Task directions ▸ Read the entries below and pull out each line with the string "活动消耗".

Document structure recognition data:
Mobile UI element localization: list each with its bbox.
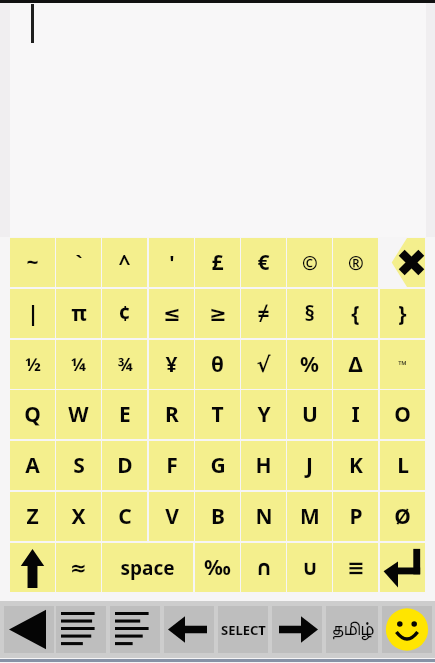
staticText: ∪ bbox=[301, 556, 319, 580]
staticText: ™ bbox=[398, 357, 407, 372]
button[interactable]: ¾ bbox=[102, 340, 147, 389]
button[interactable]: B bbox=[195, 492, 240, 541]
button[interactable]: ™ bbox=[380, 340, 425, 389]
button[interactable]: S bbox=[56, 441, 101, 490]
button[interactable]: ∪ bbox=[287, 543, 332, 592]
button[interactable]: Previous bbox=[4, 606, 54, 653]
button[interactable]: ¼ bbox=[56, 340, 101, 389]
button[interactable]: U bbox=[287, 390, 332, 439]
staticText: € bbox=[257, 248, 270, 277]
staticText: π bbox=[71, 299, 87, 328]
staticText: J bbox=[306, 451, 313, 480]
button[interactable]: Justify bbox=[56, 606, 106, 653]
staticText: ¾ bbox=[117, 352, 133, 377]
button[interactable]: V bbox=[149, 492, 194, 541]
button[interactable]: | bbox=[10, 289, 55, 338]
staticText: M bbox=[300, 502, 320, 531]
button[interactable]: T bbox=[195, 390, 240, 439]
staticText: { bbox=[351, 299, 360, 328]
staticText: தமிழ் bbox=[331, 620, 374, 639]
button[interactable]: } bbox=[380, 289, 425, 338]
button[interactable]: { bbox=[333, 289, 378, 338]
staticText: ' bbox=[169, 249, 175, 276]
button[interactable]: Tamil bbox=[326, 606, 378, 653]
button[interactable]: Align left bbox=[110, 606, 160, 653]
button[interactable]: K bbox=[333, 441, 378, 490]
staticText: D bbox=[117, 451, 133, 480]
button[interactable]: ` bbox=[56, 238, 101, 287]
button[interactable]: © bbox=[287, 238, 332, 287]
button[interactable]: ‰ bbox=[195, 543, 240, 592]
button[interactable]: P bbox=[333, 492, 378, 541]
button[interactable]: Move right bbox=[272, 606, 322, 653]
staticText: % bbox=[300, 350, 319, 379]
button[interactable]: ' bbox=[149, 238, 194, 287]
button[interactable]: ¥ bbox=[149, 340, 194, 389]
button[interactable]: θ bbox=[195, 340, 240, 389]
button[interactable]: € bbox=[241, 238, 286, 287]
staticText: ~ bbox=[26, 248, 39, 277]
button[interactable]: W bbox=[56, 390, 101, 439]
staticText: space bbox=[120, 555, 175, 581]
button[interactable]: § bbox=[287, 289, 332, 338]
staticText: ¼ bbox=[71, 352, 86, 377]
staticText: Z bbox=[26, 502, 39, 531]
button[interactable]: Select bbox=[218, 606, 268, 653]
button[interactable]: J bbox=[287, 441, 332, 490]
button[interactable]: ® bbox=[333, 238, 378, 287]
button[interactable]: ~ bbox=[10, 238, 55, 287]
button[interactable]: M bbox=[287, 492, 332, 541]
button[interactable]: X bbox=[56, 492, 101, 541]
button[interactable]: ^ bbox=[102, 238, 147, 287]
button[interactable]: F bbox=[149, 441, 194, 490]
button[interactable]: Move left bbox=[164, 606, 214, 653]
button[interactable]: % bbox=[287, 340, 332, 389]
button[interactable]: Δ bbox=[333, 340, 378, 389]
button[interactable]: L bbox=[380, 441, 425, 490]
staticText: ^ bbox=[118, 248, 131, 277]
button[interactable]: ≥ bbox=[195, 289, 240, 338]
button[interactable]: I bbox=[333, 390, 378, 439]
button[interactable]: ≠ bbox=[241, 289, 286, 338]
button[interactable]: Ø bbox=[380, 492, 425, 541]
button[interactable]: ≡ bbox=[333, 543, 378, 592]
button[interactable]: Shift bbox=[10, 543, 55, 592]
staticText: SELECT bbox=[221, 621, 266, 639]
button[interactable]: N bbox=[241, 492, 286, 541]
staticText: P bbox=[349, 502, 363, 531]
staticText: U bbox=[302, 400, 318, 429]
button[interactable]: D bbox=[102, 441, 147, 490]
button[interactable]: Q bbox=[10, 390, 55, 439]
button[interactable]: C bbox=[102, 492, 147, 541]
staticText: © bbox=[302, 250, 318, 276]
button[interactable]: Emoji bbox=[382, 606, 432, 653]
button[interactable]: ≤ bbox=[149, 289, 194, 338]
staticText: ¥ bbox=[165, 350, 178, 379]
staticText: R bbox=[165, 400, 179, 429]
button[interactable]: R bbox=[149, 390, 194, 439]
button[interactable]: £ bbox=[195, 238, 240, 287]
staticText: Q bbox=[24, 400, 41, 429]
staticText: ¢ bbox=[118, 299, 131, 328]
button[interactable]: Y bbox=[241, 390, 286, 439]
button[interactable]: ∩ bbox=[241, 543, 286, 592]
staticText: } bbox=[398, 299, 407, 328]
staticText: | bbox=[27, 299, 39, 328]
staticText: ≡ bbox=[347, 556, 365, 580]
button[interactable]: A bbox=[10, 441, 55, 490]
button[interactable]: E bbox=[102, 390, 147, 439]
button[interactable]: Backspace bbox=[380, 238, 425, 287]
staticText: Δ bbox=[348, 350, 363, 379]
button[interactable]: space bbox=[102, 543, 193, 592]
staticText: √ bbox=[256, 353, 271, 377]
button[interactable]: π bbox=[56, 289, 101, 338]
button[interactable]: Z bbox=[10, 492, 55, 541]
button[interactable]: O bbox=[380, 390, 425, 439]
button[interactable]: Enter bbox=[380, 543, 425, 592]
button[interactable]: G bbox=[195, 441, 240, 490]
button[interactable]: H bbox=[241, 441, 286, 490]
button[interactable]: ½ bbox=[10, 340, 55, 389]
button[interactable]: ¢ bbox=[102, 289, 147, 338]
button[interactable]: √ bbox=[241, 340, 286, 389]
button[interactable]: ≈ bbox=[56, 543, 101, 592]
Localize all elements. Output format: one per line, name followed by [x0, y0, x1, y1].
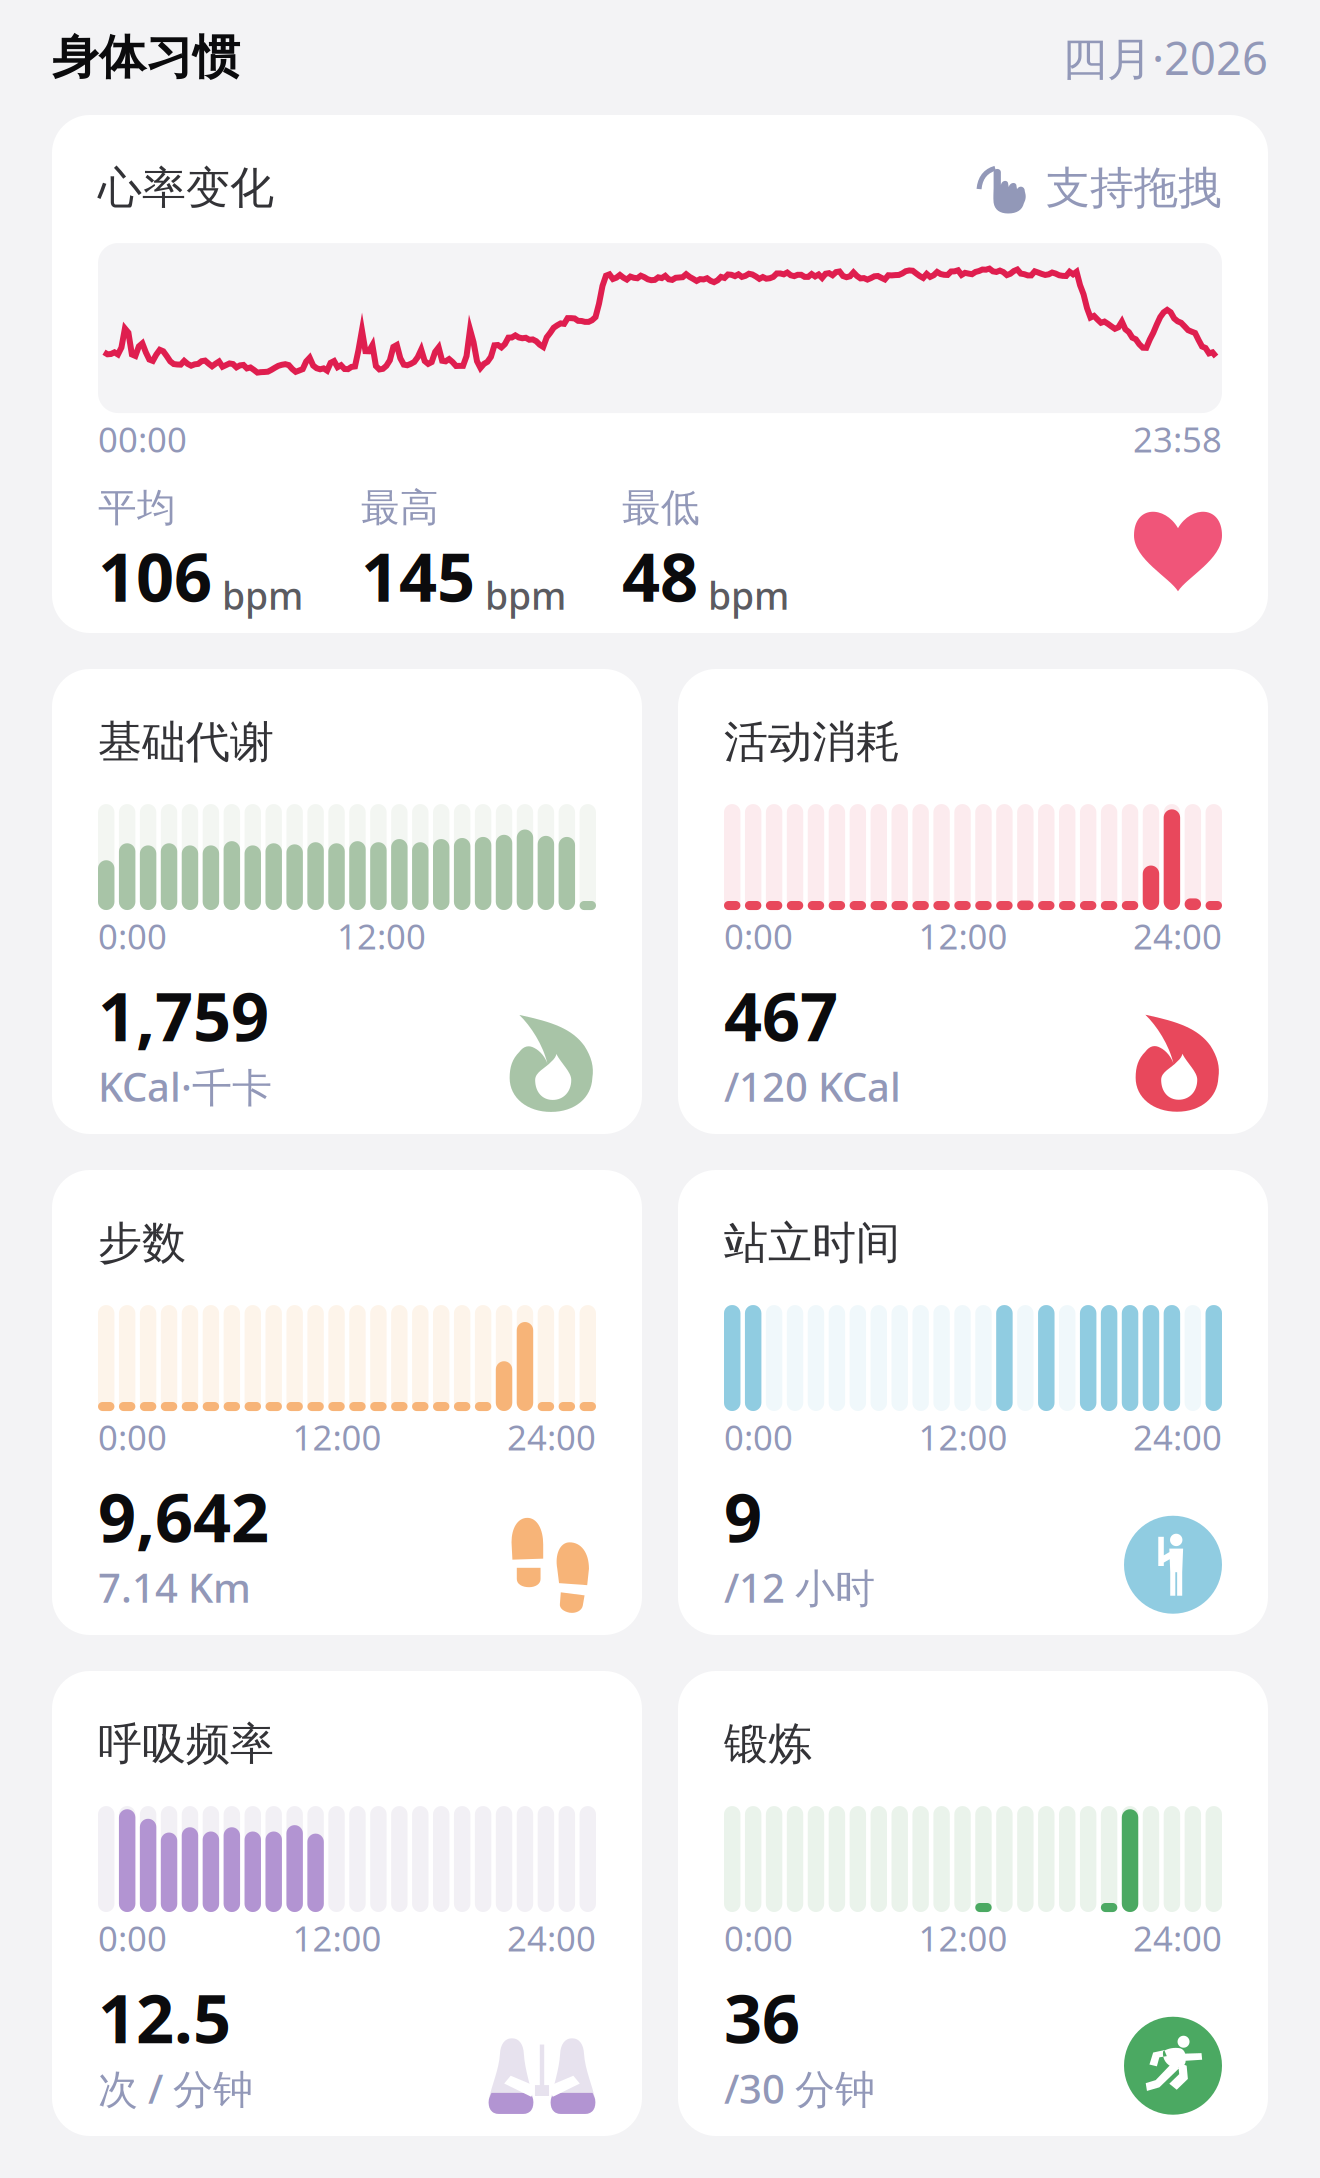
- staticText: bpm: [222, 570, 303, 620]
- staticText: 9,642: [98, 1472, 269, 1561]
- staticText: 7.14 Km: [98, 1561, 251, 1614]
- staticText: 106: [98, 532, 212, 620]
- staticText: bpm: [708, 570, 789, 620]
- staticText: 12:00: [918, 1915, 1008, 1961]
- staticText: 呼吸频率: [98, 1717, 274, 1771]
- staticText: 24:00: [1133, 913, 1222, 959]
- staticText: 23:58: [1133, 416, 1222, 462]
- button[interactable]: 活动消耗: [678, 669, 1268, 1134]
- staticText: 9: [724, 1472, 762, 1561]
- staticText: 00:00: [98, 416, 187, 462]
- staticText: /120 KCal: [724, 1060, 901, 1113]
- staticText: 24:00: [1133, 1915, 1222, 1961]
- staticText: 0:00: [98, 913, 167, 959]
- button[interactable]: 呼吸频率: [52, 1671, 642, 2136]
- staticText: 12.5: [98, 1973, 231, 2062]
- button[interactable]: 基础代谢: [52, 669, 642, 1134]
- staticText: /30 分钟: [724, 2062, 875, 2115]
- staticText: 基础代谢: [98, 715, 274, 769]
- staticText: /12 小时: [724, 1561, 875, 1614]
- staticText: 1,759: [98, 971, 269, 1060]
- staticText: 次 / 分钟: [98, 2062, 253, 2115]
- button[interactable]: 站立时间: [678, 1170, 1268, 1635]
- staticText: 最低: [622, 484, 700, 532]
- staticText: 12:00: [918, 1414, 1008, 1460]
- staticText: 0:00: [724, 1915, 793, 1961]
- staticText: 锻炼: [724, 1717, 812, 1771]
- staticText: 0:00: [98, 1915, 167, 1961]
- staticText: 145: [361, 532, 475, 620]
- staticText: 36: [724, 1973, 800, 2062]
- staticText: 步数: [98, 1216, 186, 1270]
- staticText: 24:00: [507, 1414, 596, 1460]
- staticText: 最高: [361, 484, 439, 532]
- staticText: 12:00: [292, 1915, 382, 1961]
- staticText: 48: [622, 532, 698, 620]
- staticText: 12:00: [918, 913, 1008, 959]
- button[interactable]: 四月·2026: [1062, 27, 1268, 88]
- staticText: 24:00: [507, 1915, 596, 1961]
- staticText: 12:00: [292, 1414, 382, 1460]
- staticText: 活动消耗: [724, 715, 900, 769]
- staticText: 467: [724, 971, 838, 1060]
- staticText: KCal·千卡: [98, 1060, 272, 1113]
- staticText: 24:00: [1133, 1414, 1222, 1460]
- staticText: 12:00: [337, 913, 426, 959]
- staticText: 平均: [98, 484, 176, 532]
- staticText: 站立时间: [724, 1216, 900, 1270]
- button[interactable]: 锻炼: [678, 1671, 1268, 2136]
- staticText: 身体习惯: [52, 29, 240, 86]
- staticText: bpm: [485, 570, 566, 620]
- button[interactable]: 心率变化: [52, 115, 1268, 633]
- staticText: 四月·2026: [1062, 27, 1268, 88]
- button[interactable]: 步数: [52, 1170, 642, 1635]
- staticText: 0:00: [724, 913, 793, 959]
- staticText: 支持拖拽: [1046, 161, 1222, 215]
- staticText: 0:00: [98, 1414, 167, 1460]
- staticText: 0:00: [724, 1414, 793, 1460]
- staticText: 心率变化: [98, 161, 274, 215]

Written answer ▸
- button[interactable]: 活动消耗: [678, 669, 1268, 1134]
- staticText: 活动消耗: [724, 715, 900, 769]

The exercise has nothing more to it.